Whilst the Koi is in the bowl it is also a good idea to take a mucus scrape which can then be examined under a microscope to establish if the Koi is carrying any parasites, and if so what the parasite is. The presence of a high number of parasites on a Koi can lead to gill and skin damage, a thickening or even discolouration of the mucus coat, and will always eventually cause the Koi to flick or rub itself on the pond walls or floor or other projections. Parasites can also make the Koi become lethargic and can eventually kill if left untreated for too long. See our article on how to identify and treat parasites if they are determined by a scrape.
If the Koi has obvious damage on the body, this could have been caused by some physical injury such as colliding with a projection in the pond, or even from the unwanted attentions of a Heron or other predator. If the damage shows obvious reddening and / or raised scales then this is probably an early sign of bacterial disease in the Koi itself which can be treated with a topical antiseptic such as Iodine whilst the Koi is still bowled. Serious bacterial problems may need specialist medications or even antibiotics in order to effect a proper cure.
If the scrape shows no signs of parasites and the water tests undertaken demonstrate that the water quality is good, and there are no visible signs of damage on the Koi's body then there could be an internal problem such as incipient organ failure - however these are virtually impossible to diagnose fully as we can't practically take our Koi to the local Vet for an X-ray or Scan! Happily, most problems can be determined by following the simple steps outlined above and this will also then give us a clue as to any remedy that we might need to apply, either to the individual Koi or the pond itself.

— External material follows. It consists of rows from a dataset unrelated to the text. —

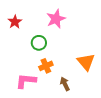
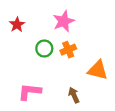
orange triangle: (86, 62) -> (98, 70), turned -36
orange cross: (46, 66) -> (68, 50), moved

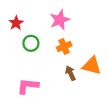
green circle: (44, 48) -> (31, 43), moved
brown arrow: (74, 95) -> (70, 73), moved

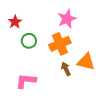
pink star: (60, 20) -> (67, 19), moved
orange cross: (64, 46) -> (60, 44), size x1.5

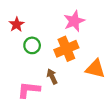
brown arrow: (66, 69) -> (52, 76), moved

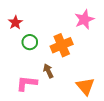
pink star: (74, 21) -> (84, 19), moved
orange triangle: (95, 69) -> (85, 86), moved, turned 36

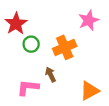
red star: (15, 23) -> (16, 24), size x1.5
orange triangle: (85, 86) -> (90, 91), turned 42

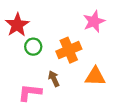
orange triangle: (90, 91) -> (95, 76), moved, turned 30

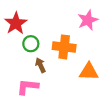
orange cross: (69, 50) -> (64, 47), turned 30
brown arrow: (54, 79) -> (40, 65), moved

However, or more importance, we need to try to understand what has caused the problem in the first place - what has made the Koi ill. In over two thirds of cases I would say that poor water quality is the root cause of the problem. Improve the water quality and the Koi stands a good chance of curing itself.
Sometimes, individual koi can become diseased or attract parasites for no apparent reason, even if the water quality is excellent, and then we need to treat the pond with an appropriate medication and perhaps the Koi itself. However, indiscriminate use of medications is to be avoided at all costs as this will definitely spoil the prime water quality you have worked so hard to achieve and unless you apply the right medication for the condition/parasite in question you will only be making matters worse.
For a comprehensive list of Koi medications and how to use them see our article on the subject. Of course treating Koi for different ailments is a very wide subject in its own right and it would be almost impossible to cover the subject fully, and provide the detail required in these pages, however, if the golden rules above are adhered to, then health problems WILL be minimised.
The last piece of good advice we can offer is as always basic common sense - but before you buy your first Koi ensure your pond environment is up to the job. Then buy a good water purifier, a Koi inspection bowl, a suitable net and a sock net to catch any Koi which needs your inspection. Follow these simple steps and watch your Koi grow and thrive and maximise your enjoyment of this wonderful hobby.